どうやら、いとこも同じバッグを気に入ったようで、
おそろいにしようとしたのですが、
お店にはそのバッグがひとつしかありませんでした。
その場には祖母だけでなく、
私の母、いとこの両親もいて、みんなでどうするかを話し合っていました。
私はどうしてもそのバッグがほしくて、
「これがいい」と言って譲りませんでした。
いとこも同じように欲しがっていて、
周囲の空気はどこか焦りとざわつきに包まれていたように思います。
・・・結局、そのバッグはいとこが買ってもらうことになりました。
そのとき私に言われたのは、
「いとこちゃんは遠くに住んでいて、なかなか来られないから」
「あなたの方がお姉さんなんだから」
「今度ちがうものを買ってあげるから」
という言葉でした。
私はその場で無理やり納得させられたような気持ちになり、
悔しさと悲しさでいっぱいでした。
おばさんが母に「本当にいいの?」とこっそり尋ねていて、
母が「いいんです。

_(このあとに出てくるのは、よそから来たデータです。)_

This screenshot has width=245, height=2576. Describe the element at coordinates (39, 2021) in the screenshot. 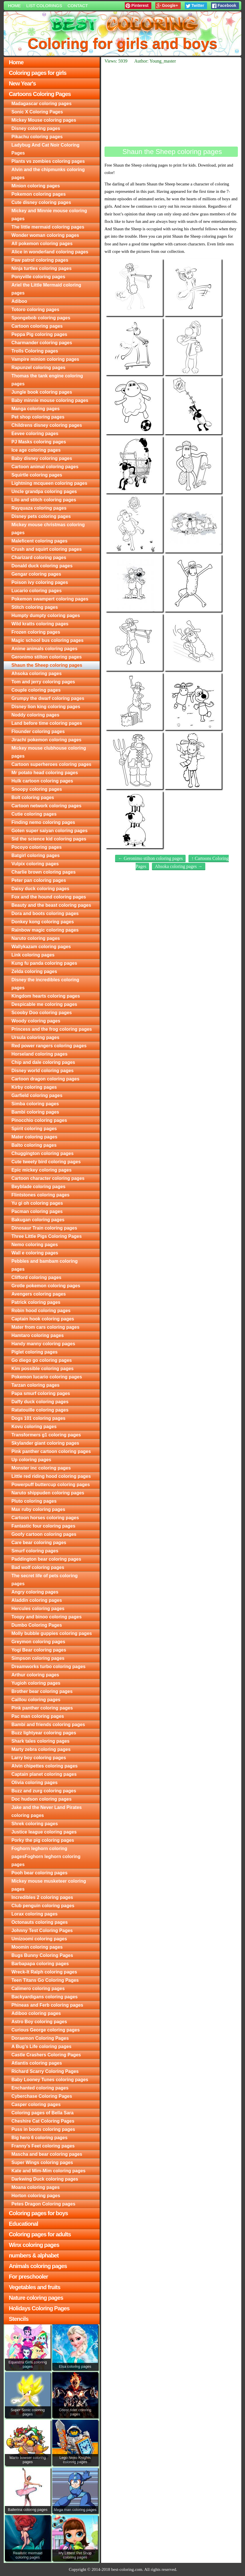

今度会う(母方の)いとこたちとおそろいで与えますから」
と答えていたのを、私は聞いてしまいました。
「何がいいの?何もよくない!!」と、
心の中で叫びたかったのを覚えています。
私はあのピンクのかばんが、どうしてもほしかったのです。
普段忙しい両親の邪魔をしないように
息を殺して暮らしていました。
勉強も手伝いも自分なりに頑張り、
話したいことや言いたいことやりたいことを
常に我慢していました。
それなのに、「ここでも我慢なの?」
と、何かが私の中で爆発していました。
あれから40年近く経った今でも、
あの場面を思い出すと、心の中が赤く染まるような
悔しさと悲しさそして激しい怒りがこみ上げてきます。
その感情があまりにも強くて、
私はこの記憶を長い間、心の奥に封印していたように思います。
「たいしたことない」
「私が我慢して場が丸く収まった」
と、自分に言い聞かせてきました。
あの後、母は約束通り、
母方のいとこたちとおそろいのかばんを買ってくれました。
それはそれでかわいくて、
いとこたちも喜んで、一緒に持ち歩いて遊んだことも楽しかったです。
でも、私が本当にほしかった、
ピンクのかばんとはまったく違うデザインでした。
そのかばんの経緯をいとこたちに話すこともなく、
満足していないことも誰にも言えませんでした。
あのとき我慢させられたことは、
「あなたよりいとこの方が大事」と言われたような気がしたのです。
祖母も母も、私よりいとこを優先するのだと
腑に落としてしまったのです。
そこで幼い私は学んでしまいました。
「私には価値がないんだ」
大人になってからは、物に執着することが少なくなりました。
ほしいと思ったものも、何年も覚えていることはほとんどありません。
でも、あのピンクのかばんだけは、何十年経っても忘れることができません。
それは、物そのものへの執着ではなく、
母と祖母という、私にとって最も身近で大切な存在に、
「あなたは後回ししていい存在」
と言われたような感覚が、
あまりにも悔しくて悲しかったからだと思います。
このブログを書くにあたって、
何度かこの時の記憶を文章にしようと試みました。
けれど、感情があまりにも大きくて、
なかなか言葉にすることができませんでした。
それでも、何度もあの場面を思い出しながら
「悔しかった」
「悲しかった」
「怒っていた」
と、 その時の気持ちを文字にして、
自分の心を見つめ続けているうちに、
少しずつ、私の中の感情が変化していくのを感じました。
パンパンに膨らんでいた風船のガスが抜けていくように、
張りつめていた思いが、しわしわとやわらかくなっていく、
力が抜けていく感覚を、はっきりと自覚しました。
ああ、私はあの時、我慢していたのだ。
そしてその後もずっと、
あの記憶を思い出すことで 激情の波にのまれてしまうのが怖くて、
自分がどんな気持ちだったのかを見つめることを避けていたのだ。
そんなことに、ようやく気づくことができました。
これは、感情を解放していく過程のひとつです。
まず、自分があの時どう感じていたのか。
その気持ちに気づくことから癒しは始まっていきます。